| Task goal |
Among the entries below, find each line holding "otele" and return it.

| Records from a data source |

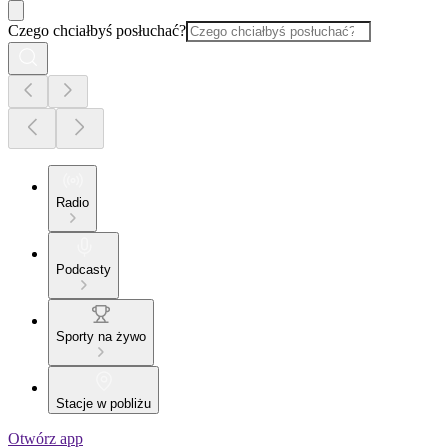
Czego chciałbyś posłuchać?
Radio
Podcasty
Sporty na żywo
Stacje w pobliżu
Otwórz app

* * *

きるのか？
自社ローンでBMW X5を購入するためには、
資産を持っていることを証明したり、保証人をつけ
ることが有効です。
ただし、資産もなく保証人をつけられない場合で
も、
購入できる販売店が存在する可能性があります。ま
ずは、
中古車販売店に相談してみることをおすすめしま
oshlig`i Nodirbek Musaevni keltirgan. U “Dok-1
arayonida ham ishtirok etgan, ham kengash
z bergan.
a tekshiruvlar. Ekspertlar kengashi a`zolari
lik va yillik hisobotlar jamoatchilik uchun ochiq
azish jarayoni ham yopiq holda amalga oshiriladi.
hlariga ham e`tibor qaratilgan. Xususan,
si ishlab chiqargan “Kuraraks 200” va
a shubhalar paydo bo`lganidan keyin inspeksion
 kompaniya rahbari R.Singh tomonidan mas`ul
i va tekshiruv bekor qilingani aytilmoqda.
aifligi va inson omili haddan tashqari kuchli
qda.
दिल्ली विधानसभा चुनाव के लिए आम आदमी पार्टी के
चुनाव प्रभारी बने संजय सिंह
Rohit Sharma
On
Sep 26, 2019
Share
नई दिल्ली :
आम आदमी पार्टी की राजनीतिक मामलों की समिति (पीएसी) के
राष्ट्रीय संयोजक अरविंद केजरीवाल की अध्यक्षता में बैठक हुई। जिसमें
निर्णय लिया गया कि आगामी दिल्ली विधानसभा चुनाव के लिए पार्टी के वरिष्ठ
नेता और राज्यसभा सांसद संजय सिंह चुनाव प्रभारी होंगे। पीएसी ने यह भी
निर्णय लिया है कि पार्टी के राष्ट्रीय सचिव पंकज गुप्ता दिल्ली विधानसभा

* * *

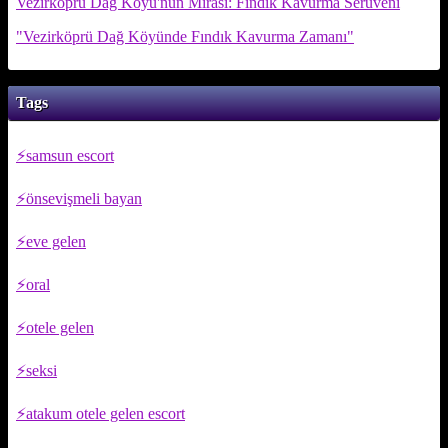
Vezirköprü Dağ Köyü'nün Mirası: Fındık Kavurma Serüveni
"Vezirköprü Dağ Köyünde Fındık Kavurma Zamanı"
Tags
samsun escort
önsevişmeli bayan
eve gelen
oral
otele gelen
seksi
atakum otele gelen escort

| Your response |
otele gelen
atakum otele gelen escort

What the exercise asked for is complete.